Exercise: What is needed is an exact copy of the lines from the start of the records below through the line with "period is one year or less. Sal", without the pictures.

** Opening Dataset records block **

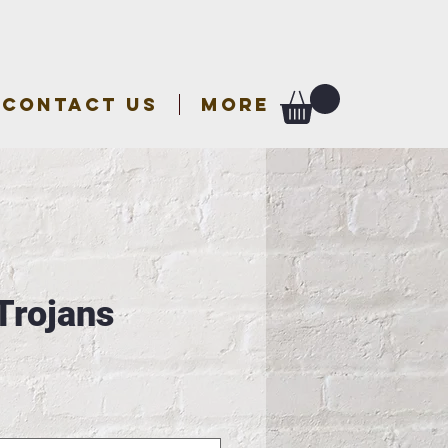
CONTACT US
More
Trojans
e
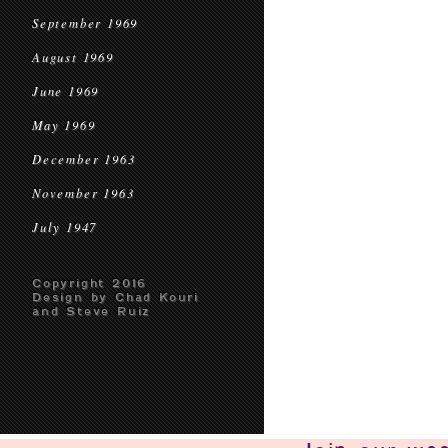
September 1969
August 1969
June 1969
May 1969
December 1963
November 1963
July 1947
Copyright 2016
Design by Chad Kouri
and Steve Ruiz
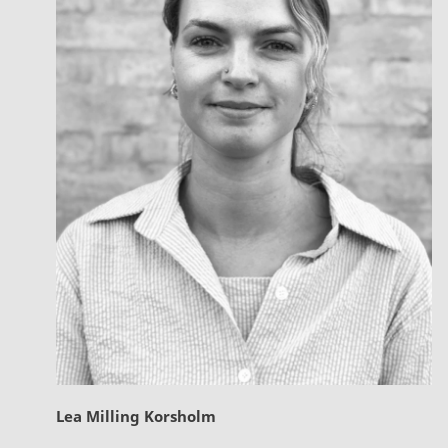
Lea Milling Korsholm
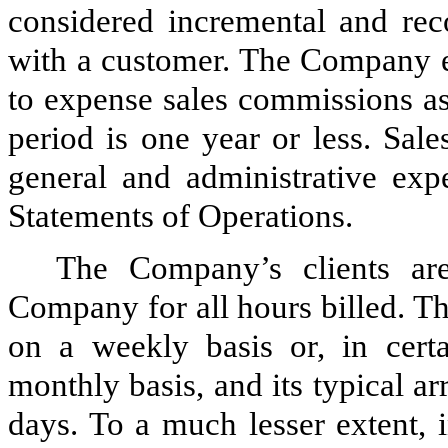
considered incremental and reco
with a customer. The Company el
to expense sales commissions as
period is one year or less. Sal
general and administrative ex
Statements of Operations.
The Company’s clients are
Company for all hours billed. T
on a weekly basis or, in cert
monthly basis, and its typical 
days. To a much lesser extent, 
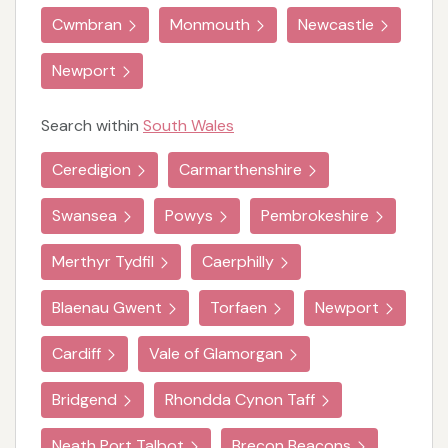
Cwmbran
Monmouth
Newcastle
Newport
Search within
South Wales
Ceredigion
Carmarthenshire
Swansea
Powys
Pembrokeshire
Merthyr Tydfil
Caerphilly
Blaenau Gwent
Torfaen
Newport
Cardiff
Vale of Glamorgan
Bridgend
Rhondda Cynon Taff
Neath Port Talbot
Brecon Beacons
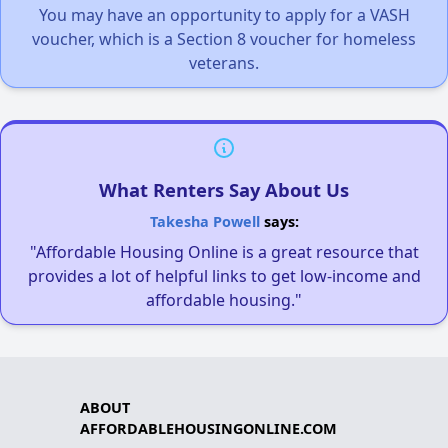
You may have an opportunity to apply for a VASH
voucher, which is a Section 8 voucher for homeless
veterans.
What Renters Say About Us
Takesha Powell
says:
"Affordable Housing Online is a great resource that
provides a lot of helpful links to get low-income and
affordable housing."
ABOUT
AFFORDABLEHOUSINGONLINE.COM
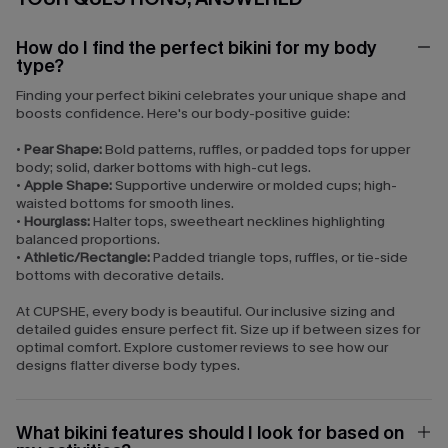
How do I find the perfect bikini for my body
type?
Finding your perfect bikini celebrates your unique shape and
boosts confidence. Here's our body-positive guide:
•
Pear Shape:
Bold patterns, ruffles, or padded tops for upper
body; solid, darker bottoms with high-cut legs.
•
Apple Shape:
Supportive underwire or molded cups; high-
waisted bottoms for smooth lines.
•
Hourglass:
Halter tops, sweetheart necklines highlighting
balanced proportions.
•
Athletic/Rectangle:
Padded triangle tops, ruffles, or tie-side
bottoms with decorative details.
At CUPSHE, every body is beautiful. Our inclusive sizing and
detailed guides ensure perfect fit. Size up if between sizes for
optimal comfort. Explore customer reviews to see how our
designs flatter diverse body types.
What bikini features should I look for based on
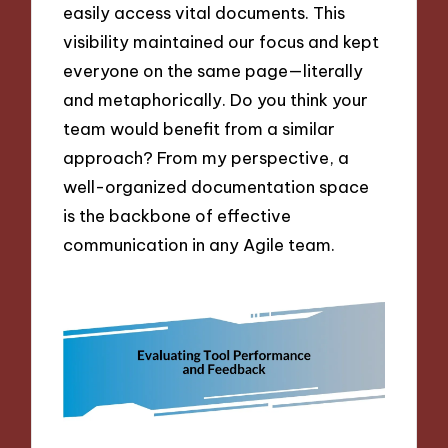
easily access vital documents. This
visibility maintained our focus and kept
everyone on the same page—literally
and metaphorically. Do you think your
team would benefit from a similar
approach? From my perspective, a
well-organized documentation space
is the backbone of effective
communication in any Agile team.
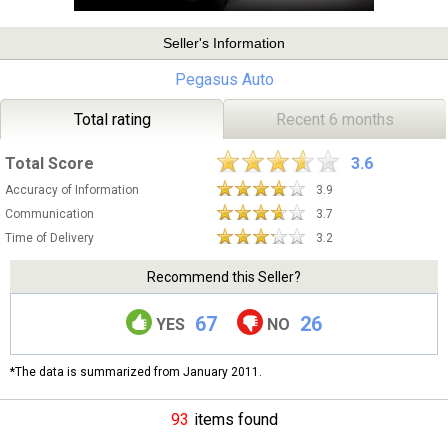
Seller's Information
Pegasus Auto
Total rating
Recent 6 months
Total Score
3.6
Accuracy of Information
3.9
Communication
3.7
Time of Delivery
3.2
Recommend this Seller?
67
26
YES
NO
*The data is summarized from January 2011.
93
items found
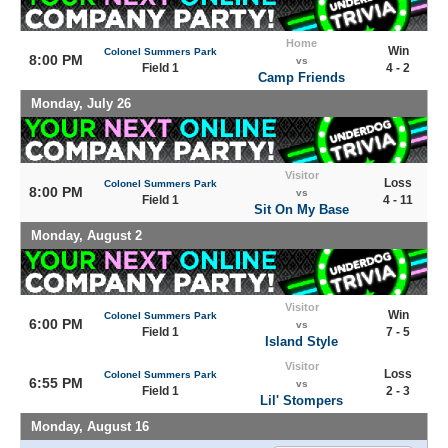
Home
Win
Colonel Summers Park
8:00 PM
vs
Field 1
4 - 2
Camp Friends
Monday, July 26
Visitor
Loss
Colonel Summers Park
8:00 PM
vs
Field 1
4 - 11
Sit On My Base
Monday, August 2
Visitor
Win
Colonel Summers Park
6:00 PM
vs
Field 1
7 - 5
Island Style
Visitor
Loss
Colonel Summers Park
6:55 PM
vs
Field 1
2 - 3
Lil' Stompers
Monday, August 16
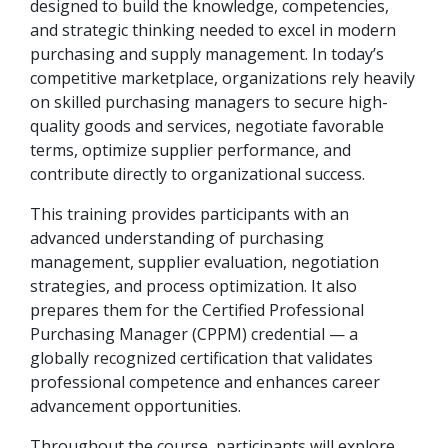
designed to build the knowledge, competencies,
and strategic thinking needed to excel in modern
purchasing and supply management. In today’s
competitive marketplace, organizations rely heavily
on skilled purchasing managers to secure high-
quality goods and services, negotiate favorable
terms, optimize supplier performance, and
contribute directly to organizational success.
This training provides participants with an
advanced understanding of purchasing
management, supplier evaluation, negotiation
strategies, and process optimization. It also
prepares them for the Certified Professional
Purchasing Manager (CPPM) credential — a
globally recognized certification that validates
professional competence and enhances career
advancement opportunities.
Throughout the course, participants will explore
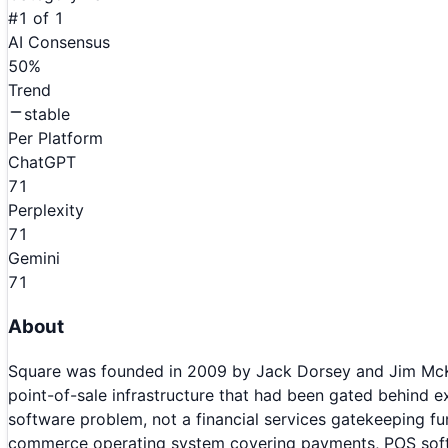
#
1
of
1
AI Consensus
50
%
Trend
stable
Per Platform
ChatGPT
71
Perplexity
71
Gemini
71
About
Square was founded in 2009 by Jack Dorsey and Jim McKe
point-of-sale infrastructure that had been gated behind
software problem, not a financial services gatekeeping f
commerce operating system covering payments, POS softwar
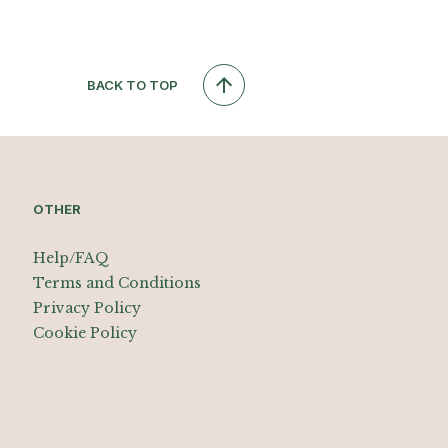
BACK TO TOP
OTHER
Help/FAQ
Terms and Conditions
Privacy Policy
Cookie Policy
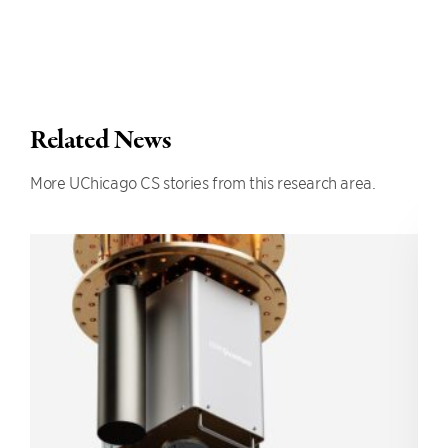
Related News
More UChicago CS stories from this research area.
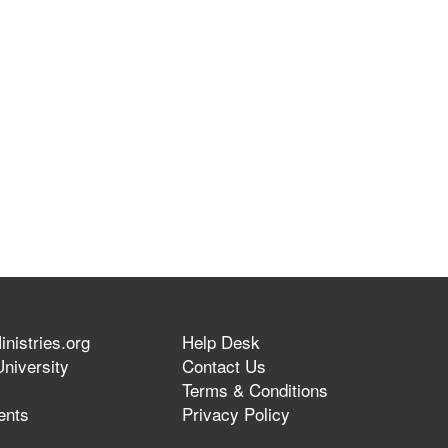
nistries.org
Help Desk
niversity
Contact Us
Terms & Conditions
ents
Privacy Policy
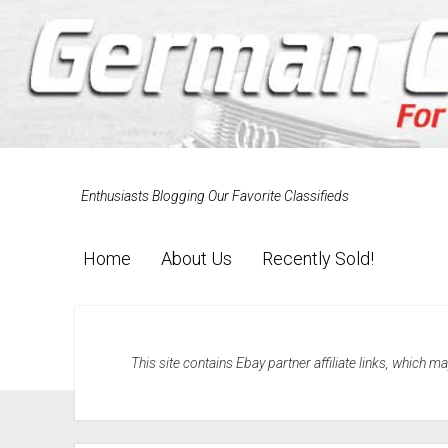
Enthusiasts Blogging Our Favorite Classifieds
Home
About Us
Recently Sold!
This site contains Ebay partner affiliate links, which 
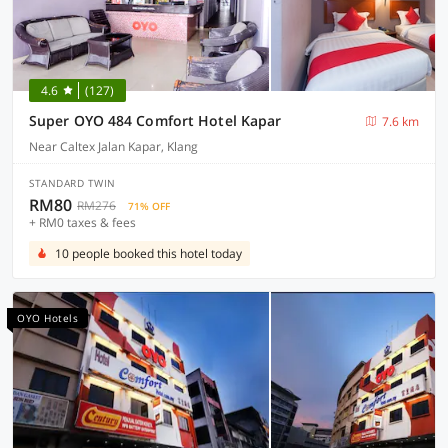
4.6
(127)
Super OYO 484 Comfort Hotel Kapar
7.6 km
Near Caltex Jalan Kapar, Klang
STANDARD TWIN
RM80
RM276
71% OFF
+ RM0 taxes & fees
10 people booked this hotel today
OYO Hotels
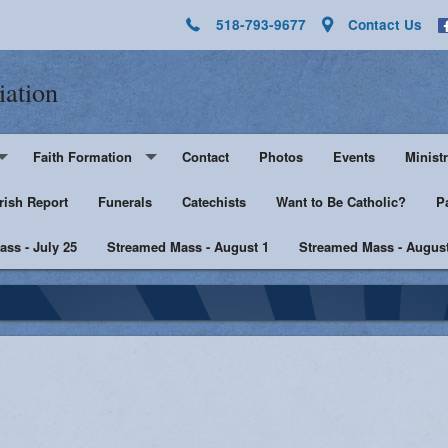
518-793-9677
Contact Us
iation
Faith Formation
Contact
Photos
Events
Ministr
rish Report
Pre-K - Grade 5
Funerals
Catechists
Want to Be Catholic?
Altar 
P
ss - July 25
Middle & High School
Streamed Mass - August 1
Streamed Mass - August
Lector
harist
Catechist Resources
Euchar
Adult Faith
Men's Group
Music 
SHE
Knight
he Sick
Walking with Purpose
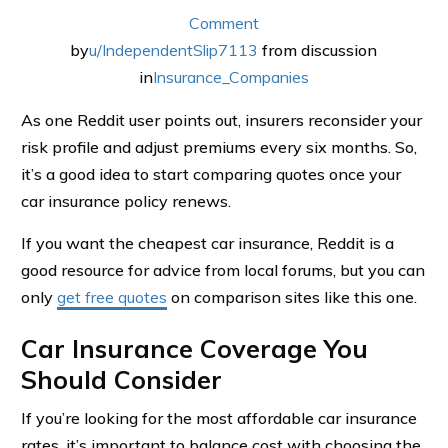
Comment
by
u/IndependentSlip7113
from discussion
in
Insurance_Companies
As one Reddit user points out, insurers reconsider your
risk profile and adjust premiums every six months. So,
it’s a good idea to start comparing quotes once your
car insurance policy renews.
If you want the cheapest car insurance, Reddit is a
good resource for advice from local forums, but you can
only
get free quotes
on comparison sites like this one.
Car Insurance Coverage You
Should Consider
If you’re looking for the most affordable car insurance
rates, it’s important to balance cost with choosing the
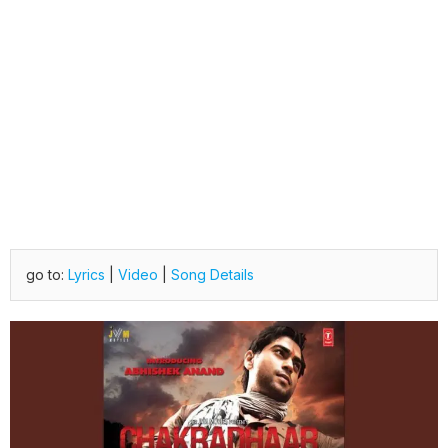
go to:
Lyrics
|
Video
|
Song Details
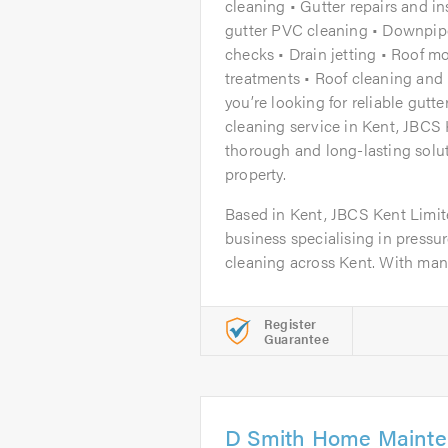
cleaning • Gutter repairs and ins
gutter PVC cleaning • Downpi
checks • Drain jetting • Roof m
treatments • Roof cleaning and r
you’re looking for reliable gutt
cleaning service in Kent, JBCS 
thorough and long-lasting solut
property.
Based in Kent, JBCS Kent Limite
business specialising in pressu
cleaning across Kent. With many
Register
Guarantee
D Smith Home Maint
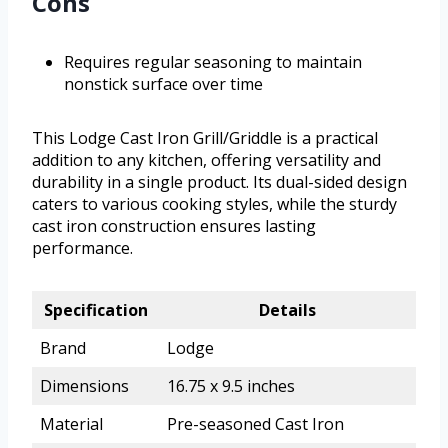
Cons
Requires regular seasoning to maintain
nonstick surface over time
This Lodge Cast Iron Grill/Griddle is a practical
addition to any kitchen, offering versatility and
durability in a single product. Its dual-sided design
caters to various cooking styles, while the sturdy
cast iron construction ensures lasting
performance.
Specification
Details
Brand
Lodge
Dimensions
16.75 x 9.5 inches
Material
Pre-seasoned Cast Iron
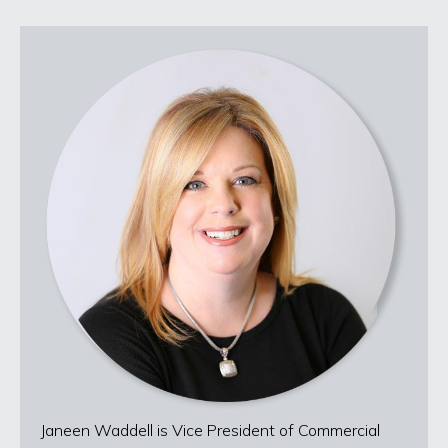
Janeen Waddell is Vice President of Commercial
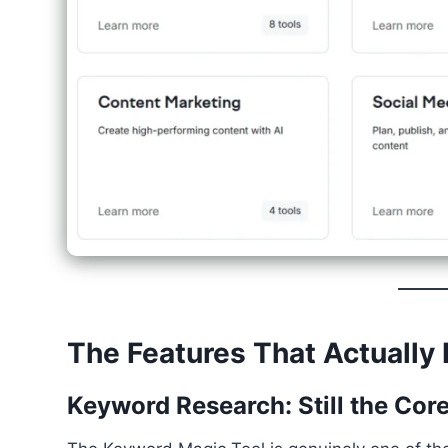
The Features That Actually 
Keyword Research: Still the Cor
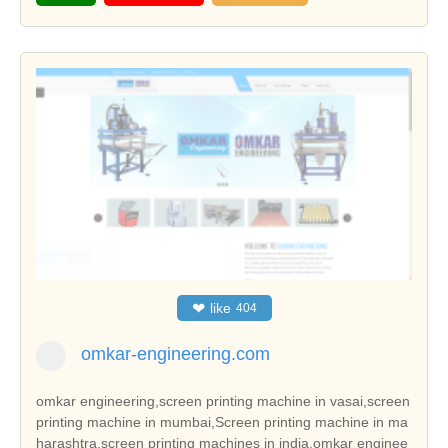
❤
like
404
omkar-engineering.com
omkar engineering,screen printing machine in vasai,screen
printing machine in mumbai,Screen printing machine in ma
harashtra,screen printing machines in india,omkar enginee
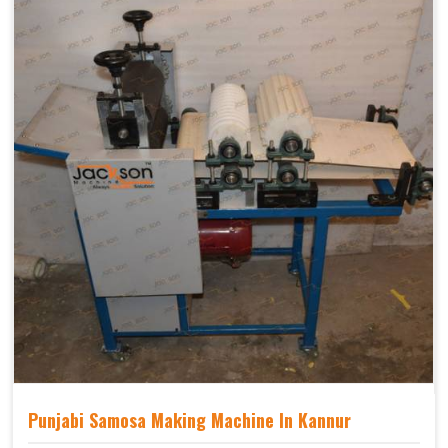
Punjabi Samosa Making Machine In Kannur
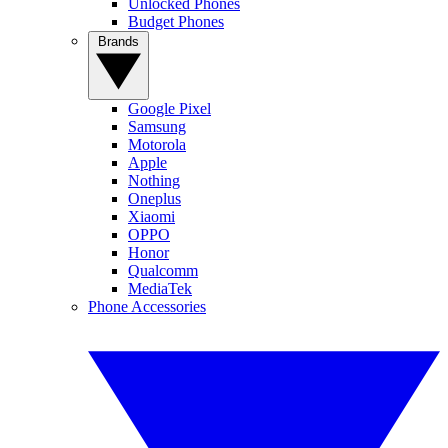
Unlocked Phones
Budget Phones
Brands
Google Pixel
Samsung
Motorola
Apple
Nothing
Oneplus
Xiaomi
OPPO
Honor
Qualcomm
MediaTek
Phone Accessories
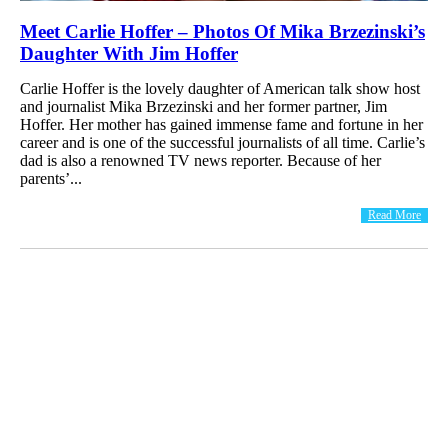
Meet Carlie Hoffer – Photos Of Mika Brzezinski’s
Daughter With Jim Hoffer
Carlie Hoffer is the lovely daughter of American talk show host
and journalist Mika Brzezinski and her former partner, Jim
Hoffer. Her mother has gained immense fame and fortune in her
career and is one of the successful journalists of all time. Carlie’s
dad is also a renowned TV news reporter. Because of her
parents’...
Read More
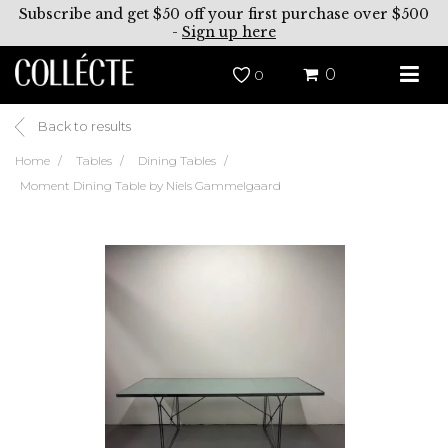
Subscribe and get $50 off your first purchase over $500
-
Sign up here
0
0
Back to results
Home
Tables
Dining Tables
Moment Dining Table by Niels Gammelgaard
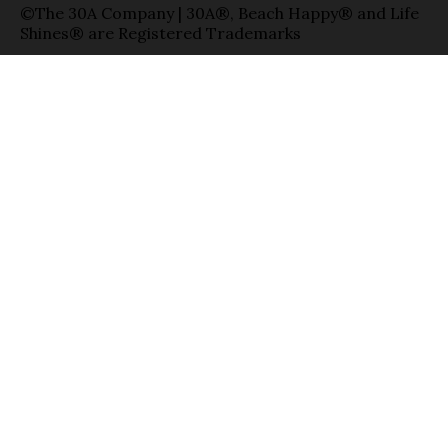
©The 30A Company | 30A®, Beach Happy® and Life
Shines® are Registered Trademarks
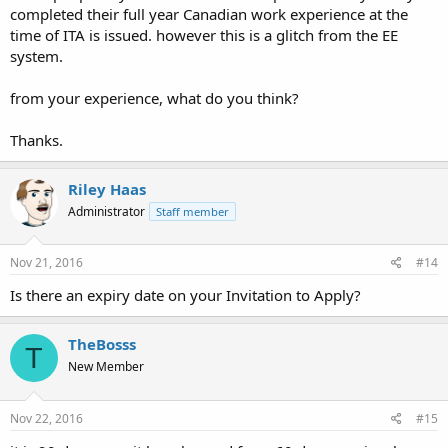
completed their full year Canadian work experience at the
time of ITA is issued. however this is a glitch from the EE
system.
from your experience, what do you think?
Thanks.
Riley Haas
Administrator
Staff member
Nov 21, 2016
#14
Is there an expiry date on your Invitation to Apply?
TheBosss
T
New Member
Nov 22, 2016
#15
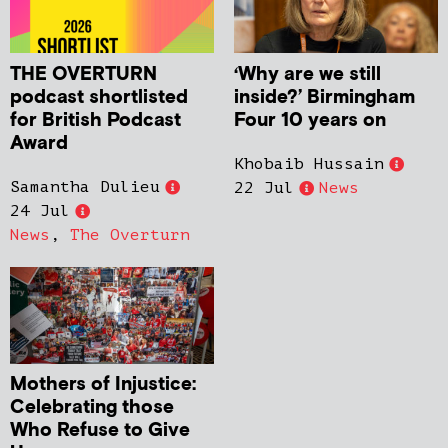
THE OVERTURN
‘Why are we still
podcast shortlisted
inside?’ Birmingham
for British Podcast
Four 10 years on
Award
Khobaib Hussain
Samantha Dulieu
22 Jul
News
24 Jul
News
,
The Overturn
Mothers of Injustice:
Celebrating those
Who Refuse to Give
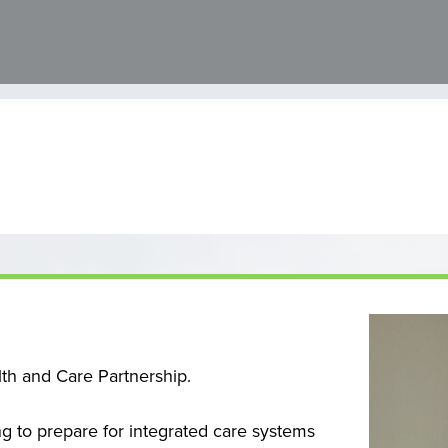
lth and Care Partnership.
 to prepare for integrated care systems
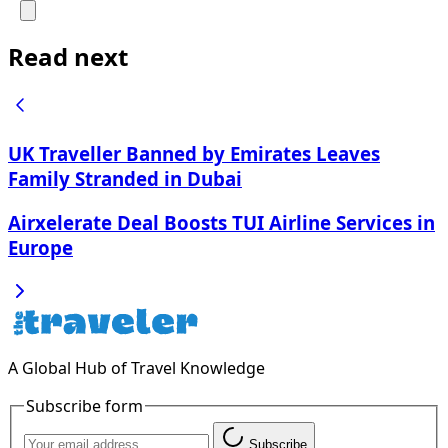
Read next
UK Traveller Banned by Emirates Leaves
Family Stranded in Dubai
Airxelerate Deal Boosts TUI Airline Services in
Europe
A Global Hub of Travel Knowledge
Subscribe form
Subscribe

** Closing Dataset records block **

Exercise response:
CONTACT US
More
Trojans
e
September 1969
August 1969
June 1969
May 1969
December 1963
November 1963
July 1947
Copyright 2016
Design by Chad Kouri
and Steve Ruiz
Lea Milling Korsholm
considered incremental and reco
with a customer. The Company el
to expense sales commissions as
period is one year or less. Sal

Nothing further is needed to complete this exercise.